Cet article a 4 commentaires

  1. J.J.

    Bien sûr;, on aime lire une histoire qui finit bien, car on sait dans son inconscient que son histoire personnelle, à la fin finira forcément mal…
    Choisir un livre, une tâche difficile. C’est un investissement et l’on n’aime pas être déçu (là , c’est l’instinct hérité de mes ancêtres auvergnats qui parle).
    Et puis, comme dans les relations humaines, on se retrouve ou non en concordance avec l’auteur, ou le ou les personnages (parce que c’était lui, parce que c’était moi…) parfois sur des critères précis et objectifs, parfois, « comme ça », parce que ça plait.
    Parfois également on est déçu par un auteur que l’on connaît et que l’on apprécie : j’ai acheté il y a quelque temps un livre de l’islandais Arnaldur Indridason dont j’ai lu presque tous les ouvrages, me permettant de me plonger dans cette civilisation du froid, des longues nuit et des jours interminables, des étendues glaciales, désertes où l’on peut disparaître à jamais . Et bien ce livre, malgré mes efforts je n’ai pu en dépasser la trentième page.
    Et puis il y a les ouvrages qui font partie de notre fond « historique propre » : par exemple, enfant, j’avais lu « le Moulin du Frau » , d’Eugène Leroy, et je le relis de temps en temps. Ça ne « raconte » rien, mais ça raconte tout, et je me plais dans cette vie paysanne , peut être un peu idéalisée, mais reposante.

    Là, je suis un peu en panne d’inspiration pour me procurer du livre « divertissant », c’est à dire non politique ou historique, ma lecture favorite (bien que l’histoire souvent rejoigne et éclaire l’actualité).

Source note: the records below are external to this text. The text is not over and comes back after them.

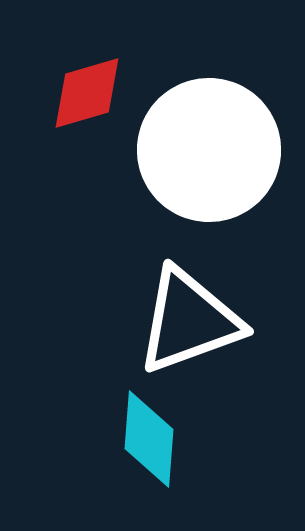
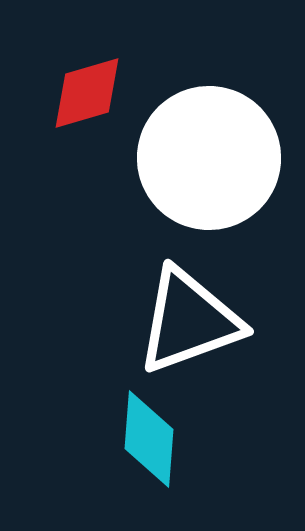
white circle: moved 8 px down
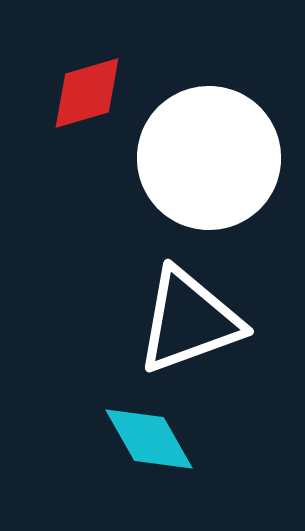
cyan diamond: rotated 34 degrees counterclockwise
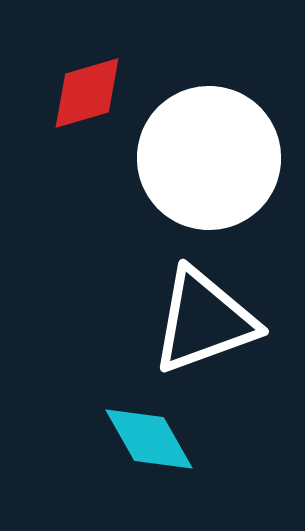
white triangle: moved 15 px right
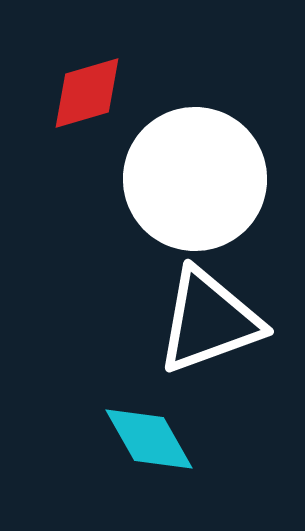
white circle: moved 14 px left, 21 px down
white triangle: moved 5 px right
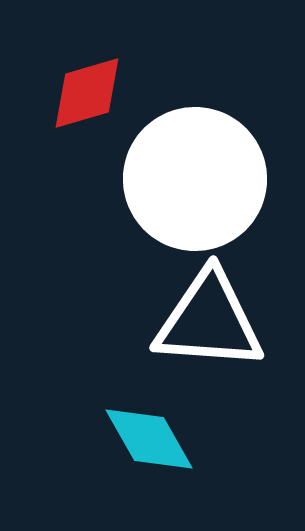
white triangle: rotated 24 degrees clockwise
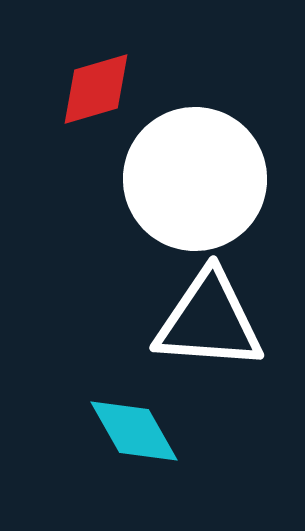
red diamond: moved 9 px right, 4 px up
cyan diamond: moved 15 px left, 8 px up
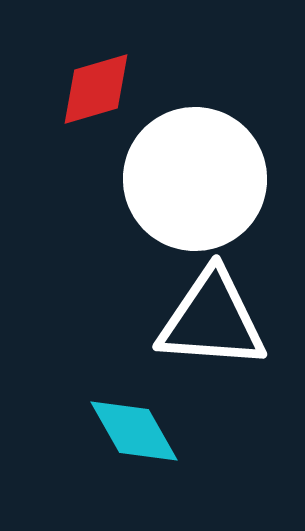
white triangle: moved 3 px right, 1 px up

Je ne connais pas trop non plus les auteurs « à la mode » et l’on y regarde à deux fois avant d’investir dans un bouquin qui restera dans un coin de la bibliothèque sans jamais être ouvert,… contrairement à ceux d’un auteur girondin d’Entre Deux Mers qui ressortent de temps à autre

  2. Alain.e

    J’ ai lu récemment un livre , « raison express  » commandé chez Amazon évidemment , puis le livre « sterling » qui parle d’ argent et enfin un livre  » riez afghans  » de l’ humour dans un élevage canin au pays des talibans public.
    Plus sérieusement , je me livre pas trop sur ce sujet , confessant un déficit de lecture pas très loin du déficit public du pays .
    J’ ai eu du mal à finir  » a prendre ou à laisser  » de Lionel Shriver , diverses options pour la fin de vie , je vais tenter le best seller du moment  » les yeux de Mona  » de Thomas Schlesser .
    Je reste à la recherche du temps perdu , et c’ est pas évident de le trouver …
    Cordialement

  3. Laure Garralaga Lataste

    Le déclin du livre ne doit pas nous obliger à renoncer à sa publication … !
    Voilà pourquoi nous, Stéphane et moi, ne renonçons pas… Aussi, espérons-nous le 27 août 2014 prochain, pourvoir sortir l’Histoire de Bordeaux entre 1940 et 1944… ! Que ce soit par une lecture directe de notre livre ou par des consultations sur inter net, nous sommes sûrs d »apprendre au plus grand nombre de Girondins et plus… ce qui c’est réellement passé durant cette terrible période trop longtemps laissée sous le boisseau… !

    1. Christian C

      Date est prise pour le 27 août 2024. 😉
      Jean-Marie a omis d’aborder le rôle de bibliothèques municipales de nos communes et le fond de prêt de la bibliothèque départementale de la Gironde. https://bibliotheques.cdc-portesentredeuxmers.fr/
      C’est grâce à ces bibliothèques locales, que mon épouse et moi-même avons lu à nos enfantes des histoire drôles, qui font peur, des contes, des récits, des bandes dessinées. Et ce chaque semaine, par de nouveaux prêts. Quelle économie financière !
      Un clin d’œil aussi aux lectures faites dans ces lieux avec les « petiboulitous », (orthographe incertaine), de la lecture par le personnel municipal au sein de la bibliothèque, sur la CDC des Portes de l’Entre-Deux-Mers.
      Nous fréquentons encore chaque semaine les rayonnages pour en lire les coups de cœur, nouveautés ou autres histoires écrites antérieurement.
      Quant à nos filles, la lecture sur papier, est encore présente, si le temps le permet.
      Ne nous décourageons pas, l’âge du bois et de la pâte à papier perdureront.